Work required: A faithful copy of each record is required, minus the images.

(Page images and extracted text)
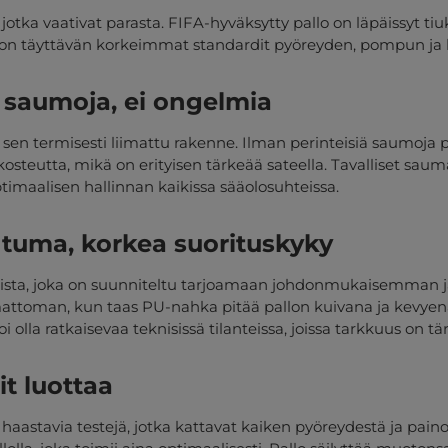
le, jotka vaativat parasta. FIFA-hyväksytty pallo on läpäissyt 
allon täyttävän korkeimmat standardit pyöreyden, pompun ja 
i saumoja, ei ongelmia
 sen termisesti liimattu rakenne. Ilman perinteisiä saumoja
utta, mikä on erityisen tärkeää sateella. Tavalliset saumal
timaalisen hallinnan kaikissa sääolosuhteissa.
tuma, korkea suorituskyky
aalista, joka on suunniteltu tarjoamaan johdonmukaisemman
aamattoman, kun taas PU-nahka pitää pallon kuivana ja ke
olla ratkaisevaa teknisissä tilanteissa, joissa tarkkuus on tä
t luottaa
aastavia testejä, jotka kattavat kaiken pyöreydestä ja paino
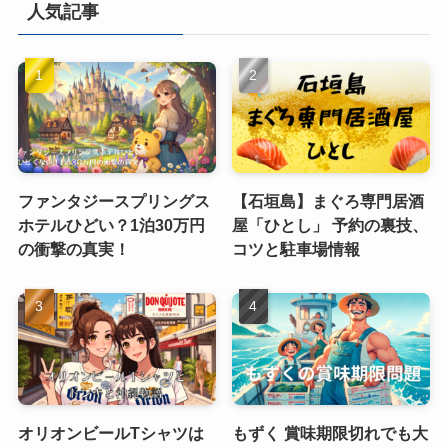
人気記事
ファンタジースプリングス
【石垣島】まぐろ専門居酒
ホテルひどい？1泊30万円
屋「ひとし」 予約の裏技、
の衝撃の真実！
コツと駐車場情報
オリオンビールTシャツは
もずく 賞味期限切れでも大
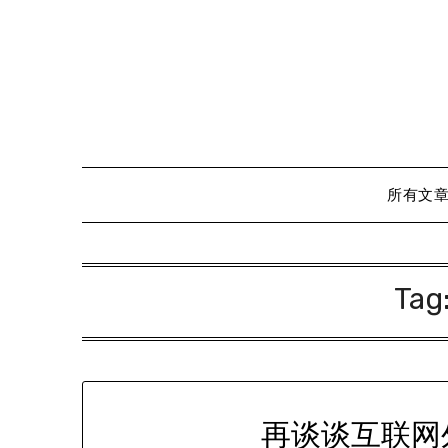
Skip
to
content
所有文
Tag
再谈谈互联网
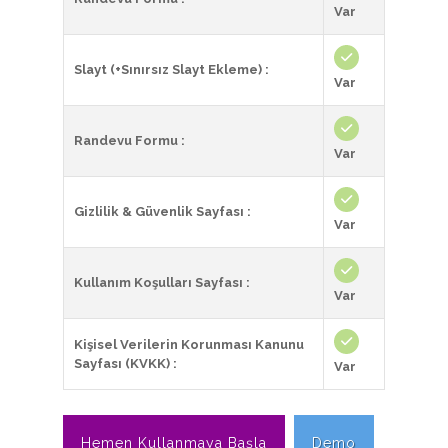
Var
Slayt (+Sınırsız Slayt Ekleme) :
Var
Randevu Formu :
Var
Gizlilik & Güvenlik Sayfası :
Var
Kullanım Koşulları Sayfası :
Var
Kişisel Verilerin Korunması Kanunu
Sayfası (KVKK) :
Var
Hemen Kullanmaya Başla
Demo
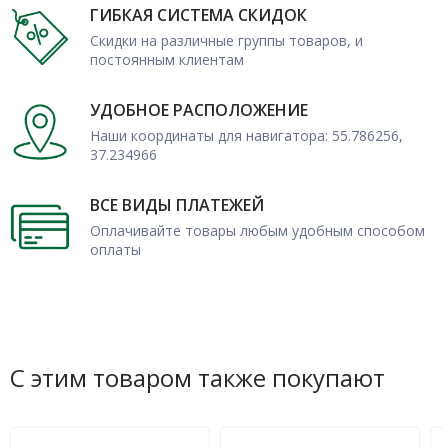
ГИБКАЯ СИСТЕМА СКИДОК
Скидки на различные группы товаров, и
постоянным клиентам
УДОБНОЕ РАСПОЛОЖЕНИЕ
Наши координаты для навигатора: 55.786256,
37.234966
ВСЕ ВИДЫ ПЛАТЕЖЕЙ
Оплачивайте товары любым удобным способом
оплаты
С этим товаром также покупают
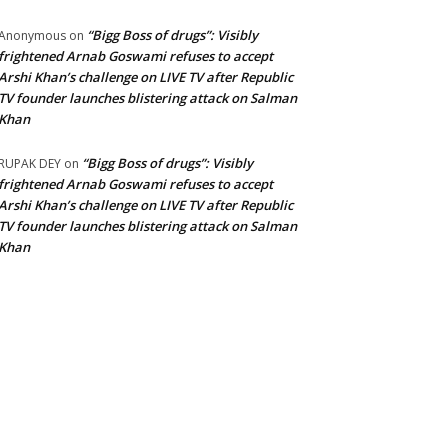
“Bigg Boss of drugs”: Visibly
Anonymous
on
frightened Arnab Goswami refuses to accept
Arshi Khan’s challenge on LIVE TV after Republic
TV founder launches blistering attack on Salman
Khan
“Bigg Boss of drugs”: Visibly
RUPAK DEY
on
frightened Arnab Goswami refuses to accept
Arshi Khan’s challenge on LIVE TV after Republic
TV founder launches blistering attack on Salman
Khan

Result below:
le, jotka vaativat parasta. FIFA-hyväksytty pallo on läpäissyt 
allon täyttävän korkeimmat standardit pyöreyden, pompun ja 
i saumoja, ei ongelmia
 sen termisesti liimattu rakenne. Ilman perinteisiä saumoja
utta, mikä on erityisen tärkeää sateella. Tavalliset saumal
timaalisen hallinnan kaikissa sääolosuhteissa.
tuma, korkea suorituskyky
aalista, joka on suunniteltu tarjoamaan johdonmukaisemman
aamattoman, kun taas PU-nahka pitää pallon kuivana ja ke
olla ratkaisevaa teknisissä tilanteissa, joissa tarkkuus on tä
t luottaa
aastavia testejä, jotka kattavat kaiken pyöreydestä ja paino
人気記事
ファンタジースプリングス
【石垣島】まぐろ専門居酒
ホテルひどい？1泊30万円
屋「ひとし」 予約の裏技、
の衝撃の真実！
コツと駐車場情報
オリオンビールTシャツは
もずく 賞味期限切れでも大
Skip
to
content
所有文
Tag
再谈谈互联网
Var
Slayt (+Sınırsız Slayt Ekleme) :
Var
Randevu Formu :
Var
Gizlilik & Güvenlik Sayfası :
Var
Kullanım Koşulları Sayfası :
Var
Kişisel Verilerin Korunması Kanunu
Sayfası (KVKK) :
Var
Hemen Kullanmaya Başla
Demo
ГИБКАЯ СИСТЕМА СКИДОК
Скидки на различные группы товаров, и
постоянным клиентам
УДОБНОЕ РАСПОЛОЖЕНИЕ
Наши координаты для навигатора: 55.786256,
37.234966
ВСЕ ВИДЫ ПЛАТЕЖЕЙ
Оплачивайте товары любым удобным способом
оплаты
С этим товаром также покупают
“Bigg Boss of drugs”: Visibly
Anonymous
on
frightened Arnab Goswami refuses to accept
Arshi Khan’s challenge on LIVE TV after Republic
TV founder launches blistering attack on Salman
Khan
“Bigg Boss of drugs”: Visibly
RUPAK DEY
on
frightened Arnab Goswami refuses to accept
Arshi Khan’s challenge on LIVE TV after Republic
TV founder launches blistering attack on Salman
Khan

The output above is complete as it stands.